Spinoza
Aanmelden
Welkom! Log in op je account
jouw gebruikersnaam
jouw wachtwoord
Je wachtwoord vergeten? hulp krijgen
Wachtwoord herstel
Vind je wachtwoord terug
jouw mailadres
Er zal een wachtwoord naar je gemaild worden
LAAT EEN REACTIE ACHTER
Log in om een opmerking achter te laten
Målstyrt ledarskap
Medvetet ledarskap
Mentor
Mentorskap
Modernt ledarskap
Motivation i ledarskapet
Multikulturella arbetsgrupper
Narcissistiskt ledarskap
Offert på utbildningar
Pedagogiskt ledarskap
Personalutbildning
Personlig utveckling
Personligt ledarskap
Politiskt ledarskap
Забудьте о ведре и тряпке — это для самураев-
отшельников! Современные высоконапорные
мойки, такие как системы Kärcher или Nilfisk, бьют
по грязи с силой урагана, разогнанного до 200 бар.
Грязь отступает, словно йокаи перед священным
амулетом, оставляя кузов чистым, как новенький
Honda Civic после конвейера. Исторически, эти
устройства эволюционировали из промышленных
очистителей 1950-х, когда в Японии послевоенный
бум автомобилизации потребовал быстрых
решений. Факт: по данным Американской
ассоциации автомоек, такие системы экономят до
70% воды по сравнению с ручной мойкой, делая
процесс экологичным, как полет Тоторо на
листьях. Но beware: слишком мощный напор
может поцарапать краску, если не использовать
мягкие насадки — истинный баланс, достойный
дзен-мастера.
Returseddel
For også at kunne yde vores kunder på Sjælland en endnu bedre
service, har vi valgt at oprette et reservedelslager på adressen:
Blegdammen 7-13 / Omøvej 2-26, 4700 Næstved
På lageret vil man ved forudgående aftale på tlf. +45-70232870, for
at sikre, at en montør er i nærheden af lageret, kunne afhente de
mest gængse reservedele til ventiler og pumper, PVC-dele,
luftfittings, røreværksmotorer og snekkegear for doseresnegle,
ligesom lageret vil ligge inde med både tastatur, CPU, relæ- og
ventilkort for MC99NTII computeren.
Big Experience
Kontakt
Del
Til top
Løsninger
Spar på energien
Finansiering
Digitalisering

● **What the exercise asks**
What's required is that all of the material be returned exactly.

● **Response below**
Spinoza
Aanmelden
Welkom! Log in op je account
jouw gebruikersnaam
jouw wachtwoord
Je wachtwoord vergeten? hulp krijgen
Wachtwoord herstel
Vind je wachtwoord terug
jouw mailadres
Er zal een wachtwoord naar je gemaild worden
LAAT EEN REACTIE ACHTER
Log in om een opmerking achter te laten
Målstyrt ledarskap
Medvetet ledarskap
Mentor
Mentorskap
Modernt ledarskap
Motivation i ledarskapet
Multikulturella arbetsgrupper
Narcissistiskt ledarskap
Offert på utbildningar
Pedagogiskt ledarskap
Personalutbildning
Personlig utveckling
Personligt ledarskap
Politiskt ledarskap
Забудьте о ведре и тряпке — это для самураев-
отшельников! Современные высоконапорные
мойки, такие как системы Kärcher или Nilfisk, бьют
по грязи с силой урагана, разогнанного до 200 бар.
Грязь отступает, словно йокаи перед священным
амулетом, оставляя кузов чистым, как новенький
Honda Civic после конвейера. Исторически, эти
устройства эволюционировали из промышленных
очистителей 1950-х, когда в Японии послевоенный
бум автомобилизации потребовал быстрых
решений. Факт: по данным Американской
ассоциации автомоек, такие системы экономят до
70% воды по сравнению с ручной мойкой, делая
процесс экологичным, как полет Тоторо на
листьях. Но beware: слишком мощный напор
может поцарапать краску, если не использовать
мягкие насадки — истинный баланс, достойный
дзен-мастера.
Returseddel
For også at kunne yde vores kunder på Sjælland en endnu bedre
service, har vi valgt at oprette et reservedelslager på adressen:
Blegdammen 7-13 / Omøvej 2-26, 4700 Næstved
På lageret vil man ved forudgående aftale på tlf. +45-70232870, for
at sikre, at en montør er i nærheden af lageret, kunne afhente de
mest gængse reservedele til ventiler og pumper, PVC-dele,
luftfittings, røreværksmotorer og snekkegear for doseresnegle,
ligesom lageret vil ligge inde med både tastatur, CPU, relæ- og
ventilkort for MC99NTII computeren.
Big Experience
Kontakt
Del
Til top
Løsninger
Spar på energien
Finansiering
Digitalisering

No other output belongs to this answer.